[TO DO]: Your answer should be an exact copy of the listing.

[INPUT FOR THIS TASK]:

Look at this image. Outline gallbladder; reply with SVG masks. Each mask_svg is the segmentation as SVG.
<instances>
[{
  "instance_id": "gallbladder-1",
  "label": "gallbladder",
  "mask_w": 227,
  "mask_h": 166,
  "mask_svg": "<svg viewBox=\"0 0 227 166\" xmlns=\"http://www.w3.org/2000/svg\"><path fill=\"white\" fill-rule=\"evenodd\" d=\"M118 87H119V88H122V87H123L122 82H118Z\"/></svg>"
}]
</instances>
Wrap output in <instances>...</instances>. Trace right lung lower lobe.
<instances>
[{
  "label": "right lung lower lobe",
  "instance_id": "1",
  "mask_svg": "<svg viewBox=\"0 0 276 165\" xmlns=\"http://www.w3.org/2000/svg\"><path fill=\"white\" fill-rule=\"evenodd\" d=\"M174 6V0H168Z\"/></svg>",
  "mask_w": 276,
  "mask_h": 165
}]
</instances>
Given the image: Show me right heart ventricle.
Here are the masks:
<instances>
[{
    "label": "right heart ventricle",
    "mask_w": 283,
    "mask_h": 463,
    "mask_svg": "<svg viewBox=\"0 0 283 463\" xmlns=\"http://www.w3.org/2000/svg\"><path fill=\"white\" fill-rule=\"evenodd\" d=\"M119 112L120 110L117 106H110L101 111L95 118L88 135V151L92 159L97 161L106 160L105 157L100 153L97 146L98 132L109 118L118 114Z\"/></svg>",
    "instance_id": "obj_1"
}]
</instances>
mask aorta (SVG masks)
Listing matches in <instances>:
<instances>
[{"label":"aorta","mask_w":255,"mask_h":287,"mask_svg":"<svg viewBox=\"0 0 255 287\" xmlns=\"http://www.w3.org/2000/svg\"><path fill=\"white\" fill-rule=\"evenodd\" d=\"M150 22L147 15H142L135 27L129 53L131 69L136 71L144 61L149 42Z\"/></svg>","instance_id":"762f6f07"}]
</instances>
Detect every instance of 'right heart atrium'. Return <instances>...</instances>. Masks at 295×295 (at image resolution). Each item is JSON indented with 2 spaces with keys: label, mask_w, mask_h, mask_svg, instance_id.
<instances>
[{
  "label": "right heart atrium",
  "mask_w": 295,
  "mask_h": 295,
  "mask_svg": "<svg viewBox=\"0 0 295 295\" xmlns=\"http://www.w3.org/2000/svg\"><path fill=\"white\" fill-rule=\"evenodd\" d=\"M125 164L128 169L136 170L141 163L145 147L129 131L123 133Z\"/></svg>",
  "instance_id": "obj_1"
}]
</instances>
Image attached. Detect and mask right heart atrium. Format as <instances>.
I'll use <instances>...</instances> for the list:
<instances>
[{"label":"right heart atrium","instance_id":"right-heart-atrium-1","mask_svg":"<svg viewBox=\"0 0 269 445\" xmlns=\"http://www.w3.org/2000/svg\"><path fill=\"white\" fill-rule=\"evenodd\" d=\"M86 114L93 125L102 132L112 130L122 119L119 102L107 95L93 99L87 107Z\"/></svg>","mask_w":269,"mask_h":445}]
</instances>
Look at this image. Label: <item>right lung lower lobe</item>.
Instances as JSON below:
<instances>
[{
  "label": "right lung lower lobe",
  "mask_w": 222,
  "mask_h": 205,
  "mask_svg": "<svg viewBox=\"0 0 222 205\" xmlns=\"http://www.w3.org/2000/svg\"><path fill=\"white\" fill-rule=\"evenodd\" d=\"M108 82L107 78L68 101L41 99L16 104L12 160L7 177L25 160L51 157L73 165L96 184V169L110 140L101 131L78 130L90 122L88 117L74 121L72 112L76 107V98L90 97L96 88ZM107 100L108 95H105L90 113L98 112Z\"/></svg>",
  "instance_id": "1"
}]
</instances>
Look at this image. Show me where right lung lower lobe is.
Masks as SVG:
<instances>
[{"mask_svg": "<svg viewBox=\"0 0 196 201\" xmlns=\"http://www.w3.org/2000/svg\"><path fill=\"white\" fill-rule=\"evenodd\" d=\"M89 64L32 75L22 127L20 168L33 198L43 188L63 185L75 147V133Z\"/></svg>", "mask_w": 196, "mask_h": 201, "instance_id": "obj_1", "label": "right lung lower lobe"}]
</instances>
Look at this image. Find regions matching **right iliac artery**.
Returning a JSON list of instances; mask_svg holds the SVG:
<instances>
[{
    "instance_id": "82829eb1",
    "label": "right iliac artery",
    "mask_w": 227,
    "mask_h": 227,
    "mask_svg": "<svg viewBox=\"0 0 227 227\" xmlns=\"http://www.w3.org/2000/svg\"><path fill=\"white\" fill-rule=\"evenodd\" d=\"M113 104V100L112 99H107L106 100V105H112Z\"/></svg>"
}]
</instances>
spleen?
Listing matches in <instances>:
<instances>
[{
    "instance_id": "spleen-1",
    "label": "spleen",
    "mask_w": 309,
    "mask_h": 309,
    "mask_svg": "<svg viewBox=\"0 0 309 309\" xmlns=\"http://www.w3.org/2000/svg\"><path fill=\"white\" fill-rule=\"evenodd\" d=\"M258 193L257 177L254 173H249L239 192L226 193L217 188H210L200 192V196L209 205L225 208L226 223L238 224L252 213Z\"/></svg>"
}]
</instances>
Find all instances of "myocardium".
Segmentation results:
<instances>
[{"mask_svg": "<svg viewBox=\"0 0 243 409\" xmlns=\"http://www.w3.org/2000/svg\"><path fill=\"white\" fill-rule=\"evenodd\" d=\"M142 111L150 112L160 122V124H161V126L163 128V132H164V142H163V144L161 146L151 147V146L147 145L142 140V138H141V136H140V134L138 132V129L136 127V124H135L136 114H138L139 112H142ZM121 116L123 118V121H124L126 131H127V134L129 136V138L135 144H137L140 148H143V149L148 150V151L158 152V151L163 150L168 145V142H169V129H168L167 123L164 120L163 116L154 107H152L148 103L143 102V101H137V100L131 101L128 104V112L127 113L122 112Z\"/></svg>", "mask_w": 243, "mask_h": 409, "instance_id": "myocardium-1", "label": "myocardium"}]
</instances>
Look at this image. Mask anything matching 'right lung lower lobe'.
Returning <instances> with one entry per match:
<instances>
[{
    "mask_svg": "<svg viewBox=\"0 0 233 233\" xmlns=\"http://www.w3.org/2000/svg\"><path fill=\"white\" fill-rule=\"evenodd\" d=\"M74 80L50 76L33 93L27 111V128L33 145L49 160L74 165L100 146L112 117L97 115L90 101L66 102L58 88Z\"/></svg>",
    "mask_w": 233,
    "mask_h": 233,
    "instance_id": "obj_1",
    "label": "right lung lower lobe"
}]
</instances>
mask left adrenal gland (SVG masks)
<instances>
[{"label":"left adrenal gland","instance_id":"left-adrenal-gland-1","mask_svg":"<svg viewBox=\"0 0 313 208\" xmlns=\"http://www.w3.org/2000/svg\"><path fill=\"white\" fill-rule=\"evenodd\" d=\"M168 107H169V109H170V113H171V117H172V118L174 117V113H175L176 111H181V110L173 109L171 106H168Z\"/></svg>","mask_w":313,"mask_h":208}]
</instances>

[TASK SOLUTION]:
Look at this image. Outline gallbladder; reply with SVG masks. Each mask_svg is the segmentation as SVG.
<instances>
[{
  "instance_id": "gallbladder-1",
  "label": "gallbladder",
  "mask_w": 227,
  "mask_h": 166,
  "mask_svg": "<svg viewBox=\"0 0 227 166\" xmlns=\"http://www.w3.org/2000/svg\"><path fill=\"white\" fill-rule=\"evenodd\" d=\"M118 87H119V88H122V87H123L122 82H118Z\"/></svg>"
}]
</instances>
Wrap output in <instances>...</instances>. Trace right lung lower lobe.
<instances>
[{
  "label": "right lung lower lobe",
  "instance_id": "1",
  "mask_svg": "<svg viewBox=\"0 0 276 165\" xmlns=\"http://www.w3.org/2000/svg\"><path fill=\"white\" fill-rule=\"evenodd\" d=\"M174 6V0H168Z\"/></svg>",
  "mask_w": 276,
  "mask_h": 165
}]
</instances>
Given the image: Show me right heart ventricle.
Here are the masks:
<instances>
[{
    "label": "right heart ventricle",
    "mask_w": 283,
    "mask_h": 463,
    "mask_svg": "<svg viewBox=\"0 0 283 463\" xmlns=\"http://www.w3.org/2000/svg\"><path fill=\"white\" fill-rule=\"evenodd\" d=\"M119 112L120 110L117 106H110L101 111L95 118L88 135V151L92 159L97 161L106 160L105 157L100 153L97 146L98 132L109 118L118 114Z\"/></svg>",
    "instance_id": "obj_1"
}]
</instances>
mask aorta (SVG masks)
Listing matches in <instances>:
<instances>
[{"label":"aorta","mask_w":255,"mask_h":287,"mask_svg":"<svg viewBox=\"0 0 255 287\" xmlns=\"http://www.w3.org/2000/svg\"><path fill=\"white\" fill-rule=\"evenodd\" d=\"M150 22L147 15H142L135 27L129 53L131 69L136 71L144 61L149 42Z\"/></svg>","instance_id":"762f6f07"}]
</instances>
Detect every instance of 'right heart atrium'. Return <instances>...</instances>. Masks at 295×295 (at image resolution). Each item is JSON indented with 2 spaces with keys: label, mask_w, mask_h, mask_svg, instance_id.
<instances>
[{
  "label": "right heart atrium",
  "mask_w": 295,
  "mask_h": 295,
  "mask_svg": "<svg viewBox=\"0 0 295 295\" xmlns=\"http://www.w3.org/2000/svg\"><path fill=\"white\" fill-rule=\"evenodd\" d=\"M125 164L128 169L136 170L141 163L145 147L129 131L123 133Z\"/></svg>",
  "instance_id": "obj_1"
}]
</instances>
Image attached. Detect and mask right heart atrium. Format as <instances>.
I'll use <instances>...</instances> for the list:
<instances>
[{"label":"right heart atrium","instance_id":"right-heart-atrium-1","mask_svg":"<svg viewBox=\"0 0 269 445\" xmlns=\"http://www.w3.org/2000/svg\"><path fill=\"white\" fill-rule=\"evenodd\" d=\"M86 114L93 125L102 132L112 130L122 119L119 102L107 95L93 99L87 107Z\"/></svg>","mask_w":269,"mask_h":445}]
</instances>
Look at this image. Label: <item>right lung lower lobe</item>.
Instances as JSON below:
<instances>
[{
  "label": "right lung lower lobe",
  "mask_w": 222,
  "mask_h": 205,
  "mask_svg": "<svg viewBox=\"0 0 222 205\" xmlns=\"http://www.w3.org/2000/svg\"><path fill=\"white\" fill-rule=\"evenodd\" d=\"M108 82L107 78L68 101L41 99L16 104L12 160L7 177L25 160L51 157L73 165L96 184V169L110 140L101 131L78 130L90 122L88 117L74 121L72 112L76 107V98L90 97L96 88ZM107 100L108 95H105L90 113L98 112Z\"/></svg>",
  "instance_id": "1"
}]
</instances>
Look at this image. Show me where right lung lower lobe is.
Masks as SVG:
<instances>
[{"mask_svg": "<svg viewBox=\"0 0 196 201\" xmlns=\"http://www.w3.org/2000/svg\"><path fill=\"white\" fill-rule=\"evenodd\" d=\"M89 64L32 75L22 127L20 168L33 198L43 188L63 185L75 147V133Z\"/></svg>", "mask_w": 196, "mask_h": 201, "instance_id": "obj_1", "label": "right lung lower lobe"}]
</instances>
Look at this image. Find regions matching **right iliac artery**.
Returning a JSON list of instances; mask_svg holds the SVG:
<instances>
[{
    "instance_id": "82829eb1",
    "label": "right iliac artery",
    "mask_w": 227,
    "mask_h": 227,
    "mask_svg": "<svg viewBox=\"0 0 227 227\" xmlns=\"http://www.w3.org/2000/svg\"><path fill=\"white\" fill-rule=\"evenodd\" d=\"M113 104V100L112 99H107L106 100V105H112Z\"/></svg>"
}]
</instances>
spleen?
Listing matches in <instances>:
<instances>
[{
    "instance_id": "spleen-1",
    "label": "spleen",
    "mask_w": 309,
    "mask_h": 309,
    "mask_svg": "<svg viewBox=\"0 0 309 309\" xmlns=\"http://www.w3.org/2000/svg\"><path fill=\"white\" fill-rule=\"evenodd\" d=\"M258 193L257 177L254 173H249L239 192L226 193L217 188H210L200 192V196L209 205L225 208L226 223L238 224L252 213Z\"/></svg>"
}]
</instances>
Find all instances of "myocardium".
Segmentation results:
<instances>
[{"mask_svg": "<svg viewBox=\"0 0 243 409\" xmlns=\"http://www.w3.org/2000/svg\"><path fill=\"white\" fill-rule=\"evenodd\" d=\"M142 111L150 112L160 122V124H161V126L163 128V132H164V142H163V144L161 146L151 147V146L147 145L142 140V138H141V136H140V134L138 132V129L136 127V124H135L136 114H138L139 112H142ZM121 116L123 118V121H124L126 131H127V134L129 136V138L135 144H137L140 148H143V149L148 150V151L158 152V151L163 150L168 145V142H169V129H168L167 123L164 120L163 116L154 107H152L148 103L143 102V101H137V100L131 101L128 104V112L127 113L122 112Z\"/></svg>", "mask_w": 243, "mask_h": 409, "instance_id": "myocardium-1", "label": "myocardium"}]
</instances>
Look at this image. Mask anything matching 'right lung lower lobe'.
Returning <instances> with one entry per match:
<instances>
[{
    "mask_svg": "<svg viewBox=\"0 0 233 233\" xmlns=\"http://www.w3.org/2000/svg\"><path fill=\"white\" fill-rule=\"evenodd\" d=\"M74 80L50 76L33 93L27 111V128L33 145L49 160L74 165L100 146L112 117L97 115L90 101L66 102L58 88Z\"/></svg>",
    "mask_w": 233,
    "mask_h": 233,
    "instance_id": "obj_1",
    "label": "right lung lower lobe"
}]
</instances>
mask left adrenal gland (SVG masks)
<instances>
[{"label":"left adrenal gland","instance_id":"left-adrenal-gland-1","mask_svg":"<svg viewBox=\"0 0 313 208\" xmlns=\"http://www.w3.org/2000/svg\"><path fill=\"white\" fill-rule=\"evenodd\" d=\"M168 107H169V109H170V113H171V117H172V118L174 117V113H175L176 111H181V110L173 109L171 106H168Z\"/></svg>","mask_w":313,"mask_h":208}]
</instances>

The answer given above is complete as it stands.